The American Institute of Architects named Johns one of eight national winners of its 2006 Institute Honor Award for Regional and Urban Design. Also named in the award was Allison Orr, a fifth-year MSU architecture student from Bozeman who hand-drew the renderings of the 50-year master plan for the Rocky Boy's Chippewa/Cree Reservation.
Johns' and Orr's project is among winners submitted by architects from top firms in the country, including one for an urban plan for the Gaza Strip funded by the RAND Corporation as well as a design for the seat of the Swiss government. Johns said the honor is a capstone award in his profession.
"It is one of the neatest professional things that has ever happened to me," Johns said. "It is for Allison, as well."
"Ferd competed with the largest and best firms in the world," said Clark Llewellyn, director of the MSU School of Architecture who said it is the first time in his 21-year tenure at the school that an MSU professor has received a national AIA award. He called the award "the highlight of anyone's career."

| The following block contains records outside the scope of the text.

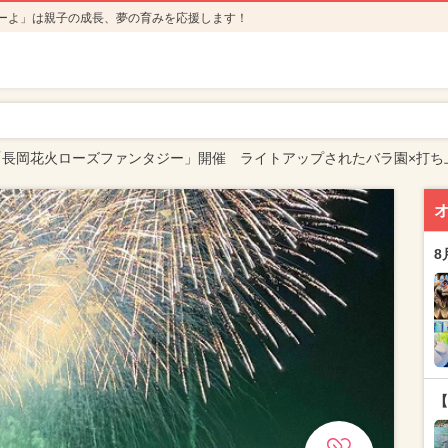
ーよ」は親子の成長、夢の育みを応援します！
「長岡花火ローズファンタジー」開催 ライトアップされたバラ園×打ち
8
【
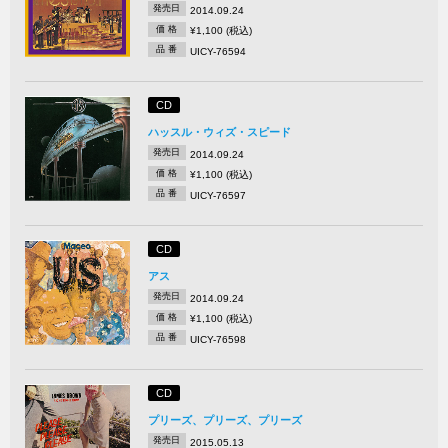
発売日
2014.09.24
価 格
¥1,100 (税込)
品 番
UICY-76594
CD
ハッスル・ウィズ・スピード
発売日
2014.09.24
価 格
¥1,100 (税込)
品 番
UICY-76597
CD
アス
発売日
2014.09.24
価 格
¥1,100 (税込)
品 番
UICY-76598
CD
プリーズ、プリーズ、プリーズ
発売日
2015.05.13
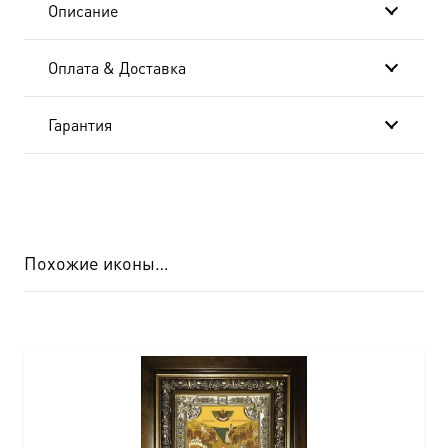
Описание
Оплата & Доставка
Гарантия
Похожие иконы…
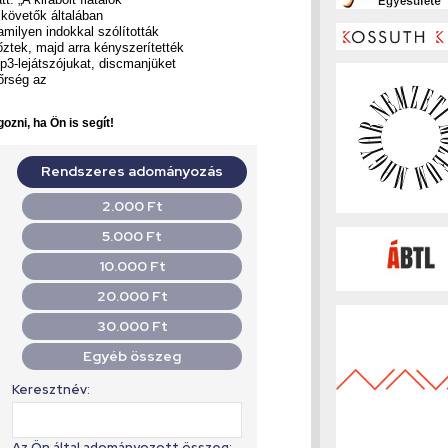
lkövetők általában
lamilyen indokkal szólították
ztek, majd arra kényszerítették
mp3-lejátszójukat, discmanjüket
őrség az
ozni, ha Ön is segít!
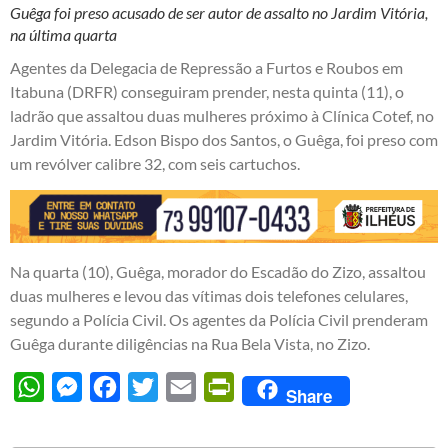
Guêga foi preso acusado de ser autor de assalto no Jardim Vitória,
na última quarta
Agentes da Delegacia de Repressão a Furtos e Roubos em
Itabuna (DRFR) conseguiram prender, nesta quinta (11), o
ladrão que assaltou duas mulheres próximo à Clínica Cotef, no
Jardim Vitória. Edson Bispo dos Santos, o Guêga, foi preso com
um revólver calibre 32, com seis cartuchos.
Na quarta (10), Guêga, morador do Escadão do Zizo, assaltou
duas mulheres e levou das vítimas dois telefones celulares,
segundo a Polícia Civil. Os agentes da Polícia Civil prenderam
Guêga durante diligências na Rua Bela Vista, no Zizo.
WhatsApp
Messenger
Facebook
Twitter
Email
PrintFriendly
Share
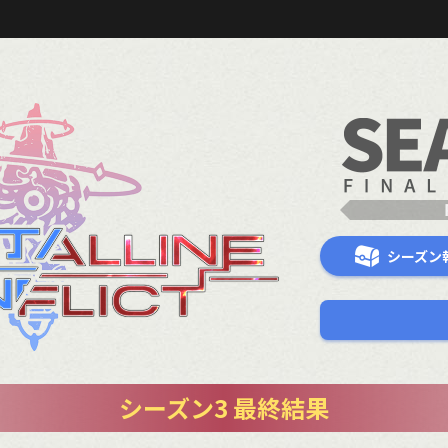
シーズン
シーズン3 最終結果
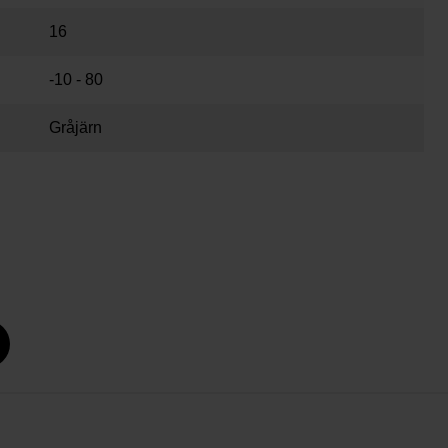
16
-10 - 80
Gråjärn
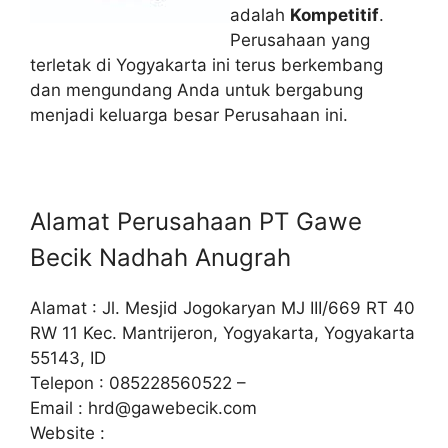
adalah
Kompetitif
.
Perusahaan yang
terletak di Yogyakarta ini terus berkembang
dan mengundang Anda untuk bergabung
menjadi keluarga besar Perusahaan ini.
Alamat Perusahaan PT Gawe
Becik Nadhah Anugrah
Alamat : Jl. Mesjid Jogokaryan MJ III/669 RT 40
RW 11 Kec. Mantrijeron, Yogyakarta, Yogyakarta
55143, ID
Telepon : 085228560522 –
Email :
hrd@gawebecik.com
Website :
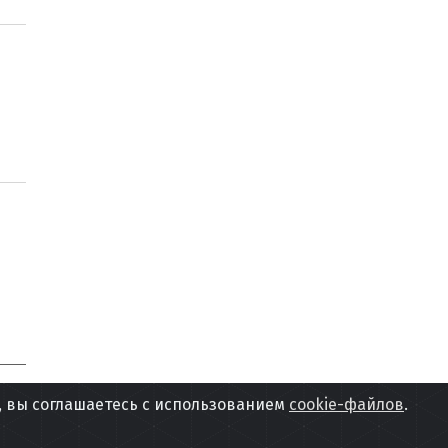
, вы соглашаетесь с использованием
cookie-файлов
.
Х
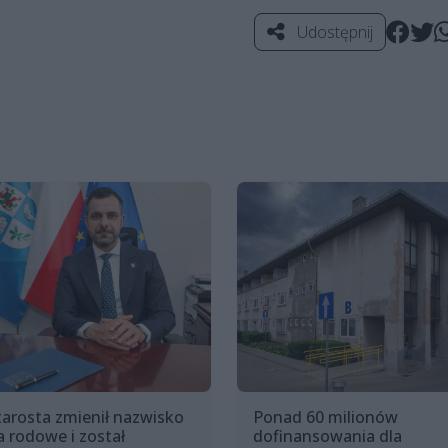
Udostępnij
tarosta zmienił nazwisko
Ponad 60 milionów
a rodowe i został
dofinansowania dla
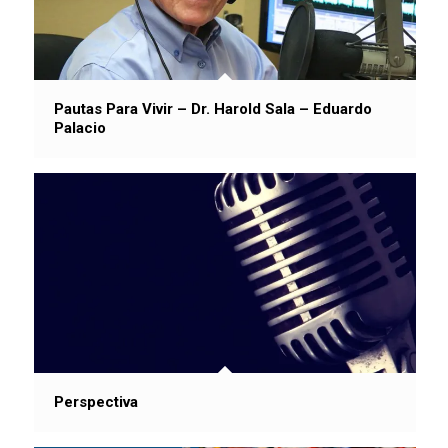
Pautas Para Vivir – Dr. Harold Sala – Eduardo
Palacio
Perspectiva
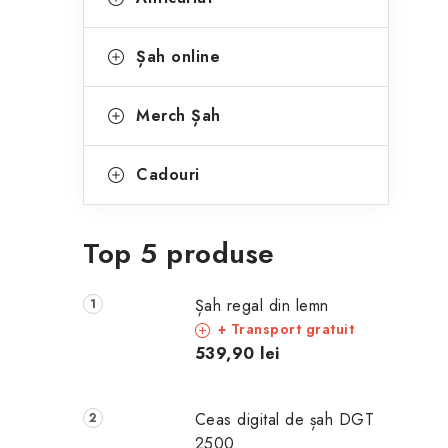
Șah online
Merch Șah
Cadouri
Top 5 produse
Șah regal din lemn
+ Transport gratuit
539,90 lei
Ceas digital de șah DGT
2500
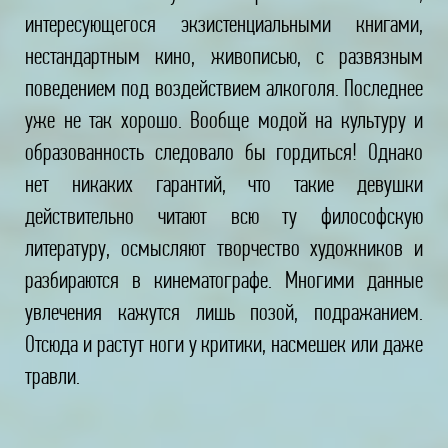
интересующегося экзистенциальными книгами,
нестандартным кино, живописью, с развязным
поведением под воздействием алкоголя. Последнее
уже не так хорошо. Вообще модой на культуру и
образованность следовало бы гордиться! Однако
нет никаких гарантий, что такие девушки
действительно читают всю ту философскую
литературу, осмысляют творчество художников и
разбираются в кинематографе. Многими данные
увлечения кажутся лишь позой, подражанием.
Отсюда и растут ноги у критики, насмешек или даже
травли.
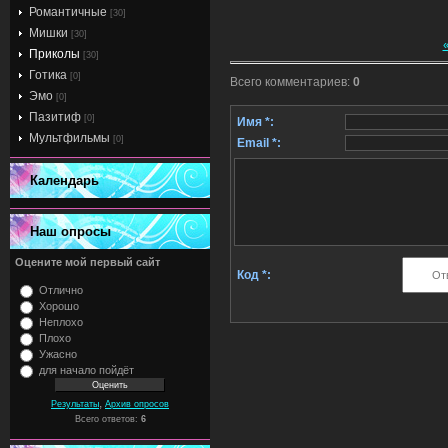
Романтичные
[30]
Мишки
[30]
Приколы
[30]
Готика
[0]
Всего комментариев
:
0
Эмо
[0]
Пазитиф
[0]
Имя *:
Мультфильмы
[0]
Email *:
Календарь
Наш опросы
Оцените мой первый сайт
Код *:
Отлично
Хорошо
Неплохо
Плохо
Ужасно
для начало пойдёт
,
Результаты
Архив опросов
Всего ответов:
6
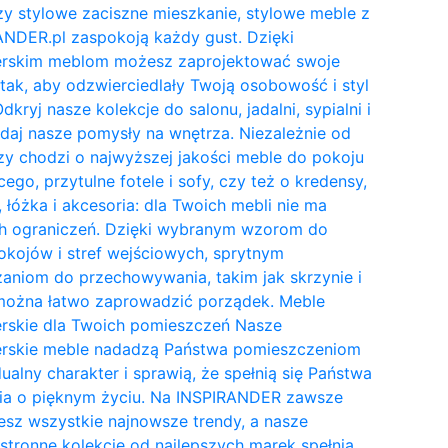
y stylowe zaciszne mieszkanie, stylowe meble z
NDER.pl zaspokoją każdy gust. Dzięki
erskim meblom możesz zaprojektować swoje
tak, aby odzwierciedlały Twoją osobowość i styl
Odkryj nasze kolekcje do salonu, jadalni, sypialni i
daj nasze pomysły na wnętrza. Niezależnie od
zy chodzi o najwyższej jakości meble do pokoju
cego, przytulne fotele i sofy, czy też o kredensy,
, łóżka i akcesoria: dla Twoich mebli nie ma
h ograniczeń. Dzięki wybranym wzorom do
kojów i stref wejściowych, sprytnym
aniom do przechowywania, takim jak skrzynie i
 można łatwo zaprowadzić porządek. Meble
erskie dla Twoich pomieszczeń Nasze
erskie meble nadadzą Państwa pomieszczeniom
ualny charakter i sprawią, że spełnią się Państwa
ia o pięknym życiu. Na INSPIRANDER zawsze
esz wszystkie najnowsze trendy, a nasze
tronne kolekcje od najlepszych marek spełnią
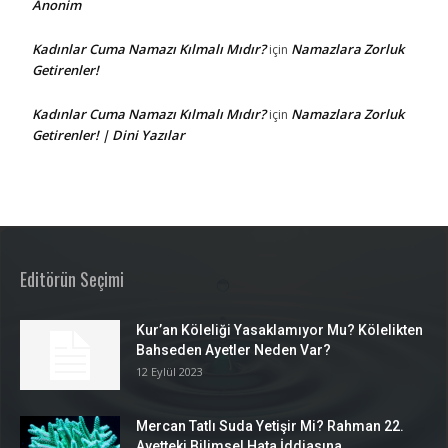
Anonim
Kadınlar Cuma Namazı Kılmalı Mıdır?
Namazlara Zorluk
için
Getirenler!
Kadınlar Cuma Namazı Kılmalı Mıdır?
Namazlara Zorluk
için
Getirenler! | Dini Yazılar
Editörün Seçimi
Kur’an Köleliği Yasaklamıyor Mu? Kölelikten
Bahseden Ayetler Neden Var?
12 Eylül 2023
Mercan Tatlı Suda Yetişir Mi? Rahman 22.
Ayetteki Bilimsel Hata İddiasına...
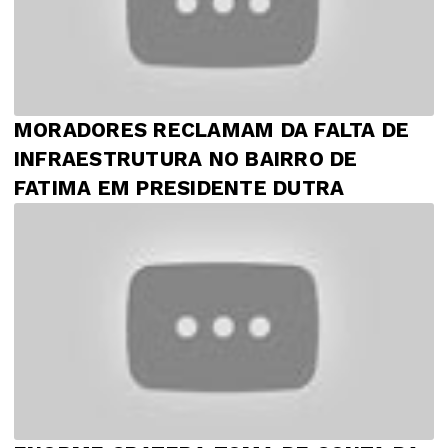
MORADORES RECLAMAM DA FALTA DE
INFRAESTRUTURA NO BAIRRO DE
FATIMA EM PRESIDENTE DUTRA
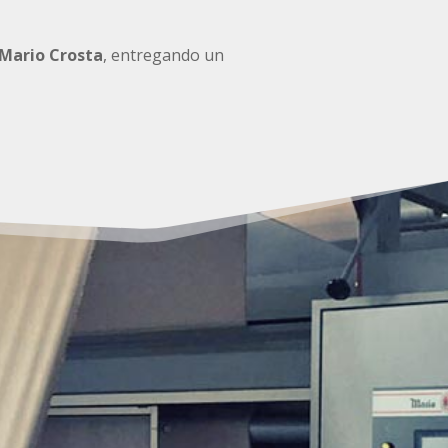
Mario Crosta
, entregando un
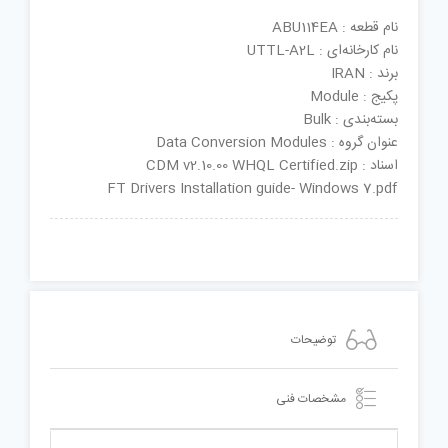
نام قطعه : ABU114EA
نام کارخانه‌ای : UTTL-A2L
برند : IRAN
پکیج : Module
بسته‌بندی : Bulk
عنوان گروه : Data Conversion Modules
اسناد : CDM v2.10.00 WHQL Certified.zip
FT Drivers Installation guide- Windows 7.pdf
توضیحات
مشخصات فنی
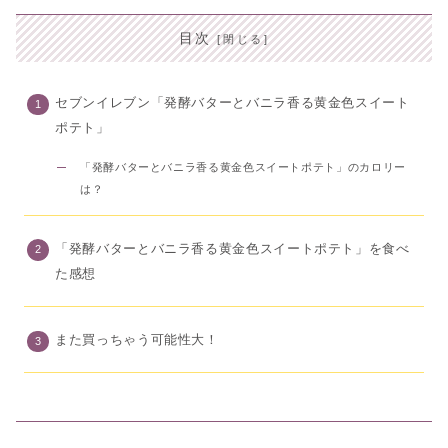
目次
セブンイレブン「発酵バターとバニラ香る黄金色スイート
ポテト」
「発酵バターとバニラ香る黄金色スイートポテト」のカロリー
は？
「発酵バターとバニラ香る黄金色スイートポテト」を食べ
た感想
また買っちゃう可能性大！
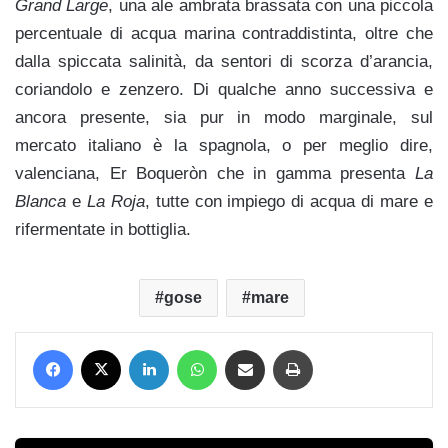
Grand Large
, una ale ambrata brassata con una piccola
percentuale di acqua marina contraddistinta, oltre che
dalla spiccata salinità, da sentori di scorza d’arancia,
coriandolo e zenzero. Di qualche anno successiva e
ancora presente, sia pur in modo marginale, sul
mercato italiano è la spagnola, o per meglio dire,
valenciana, Er Boqueròn che in gamma presenta
La
Blanca
e
La Roja
, tutte con impiego di acqua di mare e
rifermentate in bottiglia.
gose
mare
Facebook
X
LinkedIn
WhatsApp
Condividi via mail
Stampa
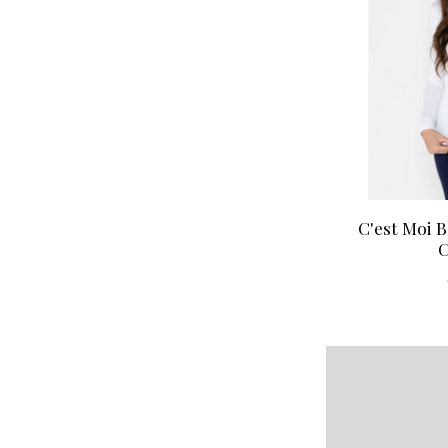
C'est Moi 
C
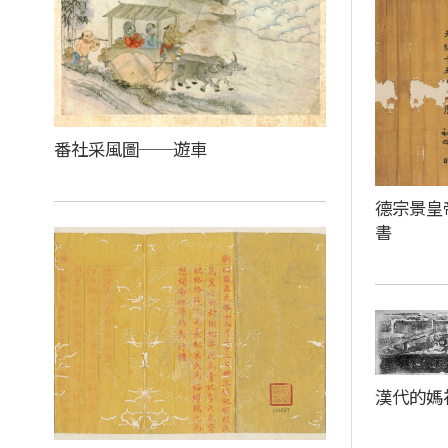
番社采風圖──遊車
德宗景皇
書
漢代的媽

"Ferd was amazing in that he did it just with students helping him. He showed that you can do it while working here in Montana. We are really proud of him."
Johns prepared the winning plan for the 130,000-acre Rocky Boy's Reservation as an extension of a project he directed for the Community Design Center in MSU's School of Architecture. The center helps cities, towns and non-profit organizations throughout the region, offering professional architectural planning with the assistance of MSU students. The tribe's planning committee voted to use Johns and Orr's master plan as a basis for a zoning plan for the reservation.
Chippewa-Cree tribal officials sought the center's guidance because they project that the reservation's population, now ranging from 2,700-4,500 people, could mushroom to 19,000 by the year 2050, largely fueled by a proposed casino and other growth.
Johns obtained a $7,500 grant from the Walking Shield Foundation, as well as a $ 2,500 grant from MSU's College of Arts and Architecture to complete the plan. Johns hired Orr as an assistant. Johns calls Orr "one of the most gifted drawers to have been in the School" and she hand-drew the plans normally done by a computer. Johns' plans call for centering growth at the Box Elder, Rocky Boy Agency and Stone Child College area as well as greenways, parks and recreation areas and rerouting the entry point of the reservation.
The two also prepared five alternative planning scenarios. The AIA judges lauded the photo montages that accompanied the alternative plans "through which (Johns and Orr) were able to glean vigorous feedback from tribal members and leaders alike, establishing a direction for future development."
"The architect thoughtfully integrated nature and culture with ideas of economic, ecologic, and social sustainability, which are an ongoing issue for any community," the judging evaluation said. "Although statistically not urban, this project recognizes classic principles of urban design in simple, understandable recommendations."
Llewellyn noted while it is the first time an MSU professor has received an AIA national award, MSU architecture graduates have received them. In fact this year a firm that employs several MSU architecture grads also won an AIA award for urban planning. The firm is Mithun Architects, Designers and Planners in Seattle, which won an AIA urban planning award for a project in Portland, Ore. Bert Gregory, an MSU grad who sits on the advisory board to the MSU School of Architecture, is the principal architect at the firm.
"MSU has ties to two of the eight planning awards this year," Llewellyn said. "That's pretty impressive."
Johns and Orr will receive the award at AIA ceremonies in Los Angeles in June. The AIA competition also includes categories for architecture and interior architecture in addition to urban planning and design.